§ DATA SECTION:
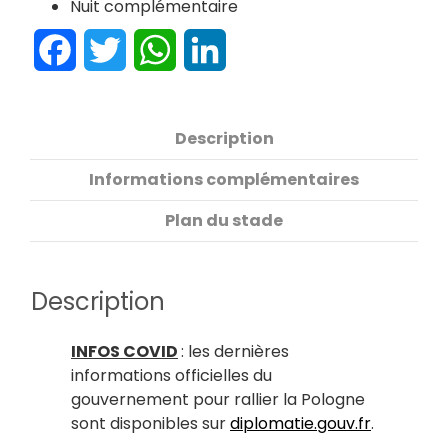
Nuit complémentaire
Facebook
Twitter
WhatsApp
LinkedIn
Description
Informations complémentaires
Plan du stade
Description
INFOS COVID
: les dernières
informations officielles du
gouvernement pour rallier la Pologne
sont disponibles sur
diplomatie.gouv.fr
.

§ TASK STATEMENT: Quote every line from the line containing "INFOS COVID" through the closing line of the listing, including both.

§ ANSWER SECTION:
INFOS COVID
: les dernières
informations officielles du
gouvernement pour rallier la Pologne
sont disponibles sur
diplomatie.gouv.fr
.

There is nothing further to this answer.